Que se passe-t-il dans la tête d’un vieux gouverneur américain – bushiste, Républicain, partisan de la peine de mort – qui, à la veille de partir en retraite, obsédé par l’idée de la possible erreur judiciaire, décide de gracier 160 condamnés et de vider les couloirs de la mort ? Il y aurait, dans ce seul instant, matière à un formidable roman, à un film.

Nabokov disait qu’on devrait pouvoir juger un homme, une idéologie, une idée, à la voix. Eh bien, voilà. L’autre soir, encore, sur France 2, la voix de Philippe de Villiers face à Strauss-Kahn : nasillarde, haut perchée et qui semblait, tout à coup, ne plus contrôler ses aigus – une voix qui monte à la tête, très vite, mais sans dérailler.

Jacques Audiberti, il y a longtemps, dans Les Cahiers : un film a « tout à gagner à être mexicain ». Oh oui ! Aujourd’hui encore, le beau Japon de Carlos Reygadas – juste un peu long, parfois, mais qu’importe ; la magie des aubes sur Velasco, des « barrancas », de la folie urbaine de Mexico-City – la grande et belle et si mélancolique magie mexicaine…

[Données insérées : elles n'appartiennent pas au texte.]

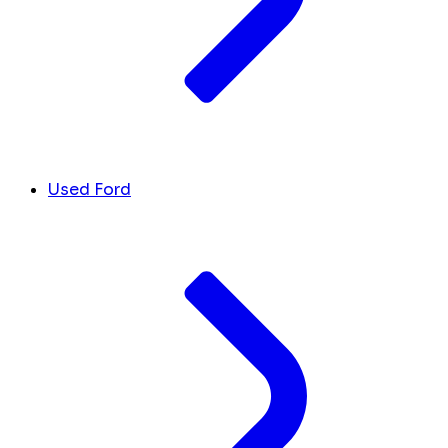
Used Ford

Notre silence sur la Tchétchénie. Comme un stock de colère, une réserve d’indignation et de révolte, qui seraient, simplement, épuisés. J’ai honte. Nous devons, tous, avoir honte.

Un livre sur les relations Hemingway-Fitzgerald (Hemingway contre Fitzgerald, Belles Lettres). Le second, à propos du premier : « je n’écris plus, Ernest a rendu ma propre écriture inutile ». C’est la réaction de Bourget quand il voit paraître Proust. De Drieu quand il découvre La condition humaine. Soit. Mais lui… Fitzgerald… Quel malentendu ! Quel aveuglement !

On devrait faire, au cinéma, comme en littérature. Il y a des livres qui font cinq cents pages – et il y en a qui en font quatre-vingts. Pourquoi, avec les films, ce moule de la sacro-sainte heure et demie ? pourquoi les cinéastes ne choisiraient-ils pas de faire des films de neuf heures ou de dix minutes ? Il y a des films qui croient qu’ils font quatre-vingt-dix minutes mais qui en font quinze. Il y a des films courts qui sont trop longs, des films longs qui semblent courts.

Gide, dans son Journal, à propos d’Assouan : ennui des paysages où trop d’imbéciles se sont pâmés ; charme de ceux, au contraire, qu’aucune renommée n’a précédés. Exactement ce que je ressens, ici, au cœur des montagnes Vindhya, en Inde, Etat de Madhya Pradesh, dans ce village que je ne connaissais pas et qu’aucune littérature n’a signalé. J’y reviendrai. Mais ailleurs.

Deux stratégies possibles pour un écrivain. S’acharner, s’entêter et, en fait, « enfoncer le clou ». Changer, bouger – comme pour « brouiller les pistes ». Fitzgerald encore, à Tijuana, au Mexique, avec Sheilah Graham, dont il partage la vie autour de 1938 : faire des crochets pour, dit-il, semer la meute des poursuivants.